Satisfied with the souvenir of a perfect image, I allowed myself a sigh of contentment. But I wasn’t content. The ritual of the full moon involves not just locating it, affixing it squarely in the firmament over Sandhill. It involves words. It requires that I speak to the moon, that I acknowledge its faithfulness in appearing once again. And this time there were no words.
In the branch behind the house a sound rose up. It did not startle me; I am accustomed to the night sounds of farm and field. But it did surprise me. It was the sound of frogs. An amphibian basso profundo echoing out from the boggy edges of the pond. The sound that I can’t ever remember hearing in February, the sound that usually accompanies the mild breezes of April or maybe a warm March.
My head tilted toward what was a rising chorus — now with baritones and tenors joining in. The branch that had been completely silent when I walked outside was now pulsing with voices, sound waves surging like an advancing army past the leafless branches and into the navy blue sky.
My own voice still silent, I went back inside where thin strips of moonlight fell through the cracks in the blinds across a bed in which I would eventually sleep.
I woke up early. The moon had moved to the other side of the house, was pasted in one of the panes of the bay window in the kitchen and it reminded me that I’d left things unfinished. There are only so many full moons in a lifetime, I once wrote, and now I’d squandered one.
Regret is rarely useful. I know that. And, yet, sometimes I find myself determined to wrestle with it until my hip is out of joint and I can forever walk with a limp as punishment. And I might have done that this time but for the sudden realization that the words don’t always have to be my own.
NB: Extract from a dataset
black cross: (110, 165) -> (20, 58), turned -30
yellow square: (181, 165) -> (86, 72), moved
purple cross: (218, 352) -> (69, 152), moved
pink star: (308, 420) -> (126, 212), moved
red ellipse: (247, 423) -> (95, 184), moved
Standing there on the deck, feeling nothing except my toes going numb, I had assumed that the only words worth offering were the ones that I could mint. And that if the vein had gone dry then I must be silent. But the compline offered up by the frogs enveloped every creature under the moon — the deer leaving valentine-shaped footprints in the soft sand of the driveway, the owl perched in the crook of the burned-out pine tree and the barefoot woman with arms crossed tightly across her heart. The reverberative chant without translation was all the offering of gratitude, all the acknowledgment of grandeur, all the demonstration of grace that any life could hope.